Segundo o ministro, a opção do legislador em estabelecer medidas sancionatórias para coibir o porte indiscriminado de drogas é legítima. Ressaltou que essa escolha é uma prerrogativa do Congresso Nacional, que deve empreender as medidas legislativas necessárias para avançar na política de repressão ao tráfico de drogas e tratamento dos usuários.
Entretanto, para Toffoli, a política atual deve ser reavaliada para priorizar a redução de danos e a cooperação internacional. Argumentou que tratar o usuário como um delinquente não é a melhor política pública para um Estado democrático de Direito.
Defendeu que o foco deve ser na saúde e na recuperação, proporcionando aos usuários um tratamento digno e eficaz, em vez de simplesmente criminalizá-los.
"Estou convicto que tratar o usuário como um tóxico delinquente não é a melhor política pública de um Estado social democrático de direito," declarou Toffoli.
Ao final, o ministro votou por
"a) reconhecer a constitucionalidade do art. 28 da Lei nº 11.343/2006;
b) reconhecer que a aplicação das medidas previstas nos incisos I a III desse dispositivo não acarreta efeitos penais;
c) Fazer apelo aos Poderes Legislativo e Executivo para que, no prazo de 18 meses, formulem e efetivem uma política pública de drogas, conforme previsto no art. 28 da Lei 11.343/06, interinstitucional, multidisciplinar, baseada em evidências científicas, a qual deverá compreender, obrigatoriamente, a regulamentação das medidas previstas nos incisos I a III do art. 28, a fixação de critérios objetivos de diferenciação entre usuário e traficante de cannabis e a formulação de programas voltados ao tratamento e à atenção integral ao usuário e dependentes;
d) Determinar que a política pública referida no item "b" envolva todos os órgãos federais com atuação nas áreas de saúde (Ministério da Saúde e ANVISA), educação (Ministério da Educação e Conselho Nacional de Educação), trabalho e emprego (Ministério do Trabalho e Emprego e Conselho Nacional do Trabalho), segurança pública (Ministério da Justiça e Segurança Pública e Secretaria Nacional de Políticas sobre Drogas e Gestão de Ativos), dentre outros cuja temática necessariamente deva permear a política nacional de drogas como condição para a sua efetividade e eficácia;
e) Fazer apelo aos Poderes Legislativo e Executivo para que, com o fito de viabilizar a política pública referida nos itens anteriores, garantam dotações orçamentárias suficientes e a respectiva liberação de valores para cumprimento das medidas previstas no art. 28 e das demais iniciativas voltadas à implementação da política descriminalizante, mediante os devidos ajustes financeiros e orçamentários; e
f) Propor que o Poder Executivo inicie uma campanha permanente de esclarecimento público sobre os malefícios do uso de drogas, tal como foi realizada a bem-sucedida campanha antitabagismo. "

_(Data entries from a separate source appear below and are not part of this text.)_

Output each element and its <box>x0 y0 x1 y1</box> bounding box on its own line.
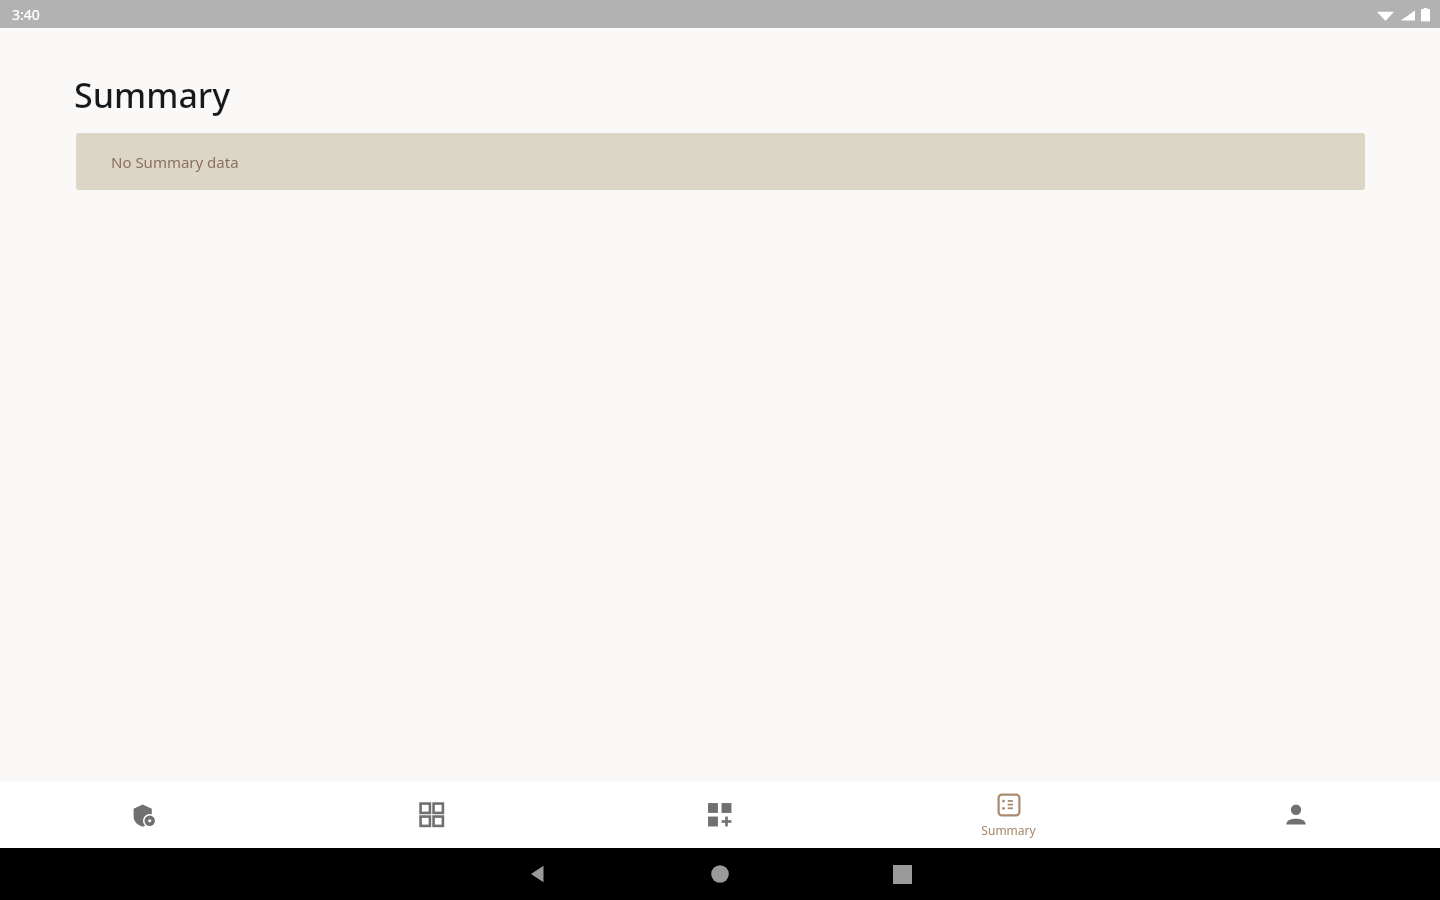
button[interactable]: Back <box>527 863 549 885</box>
button[interactable]: Summary <box>864 782 1152 848</box>
staticText: No Summary data <box>111 152 239 172</box>
button[interactable]: No Summary data <box>76 133 1365 190</box>
staticText: Summary <box>74 72 231 118</box>
button[interactable]: Profile <box>1152 782 1440 848</box>
staticText: Summary <box>981 822 1036 838</box>
staticText: 3:40 <box>12 5 40 24</box>
button[interactable]: Add widget <box>576 782 864 848</box>
button[interactable]: Security <box>0 782 288 848</box>
button[interactable]: Home <box>710 864 730 884</box>
button[interactable]: Scan code <box>288 782 576 848</box>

Assim, mantendo a constitucionalidade do dispositivo da lei de drogas, o ministro votou pela extinção de seus efeitos penais, afastando a criminalização do uso de maconha.
O caso
O Supremo analisa a constitucionalidade do art. 28 da lei de drogas (lei 11.343/06), que estabeleceu a figura do usuário, diferenciando-o do traficante, sujeito a penalidades mais severas. A fim de distinguir usuários e traficantes, a legislação prevê penas alternativas para aqueles que adquirirem, transportarem ou portarem drogas para consumo próprio, como prestação de serviços à comunidade, advertência sobre os efeitos das drogas e participação obrigatória em curso educativo.
Embora a lei tenha abolido a pena de prisão para usuários, a criminalização do porte de drogas para consumo pessoal foi mantida. Consequentemente, usuários continuam sujeitos a inquéritos policiais e processos judiciais que visam o cumprimento das penas alternativas.
No processo específico que originou o julgamento, a defesa de réu condenado por porte de drogas solicita que o porte de maconha para uso próprio deixe de ser considerado crime. O acusado foi preso portando três gramas de maconha.
Em razão do adiantado da hora, julgamento foi suspenso e será retomado na próxima semana, com voto do ministro Luiz Fux.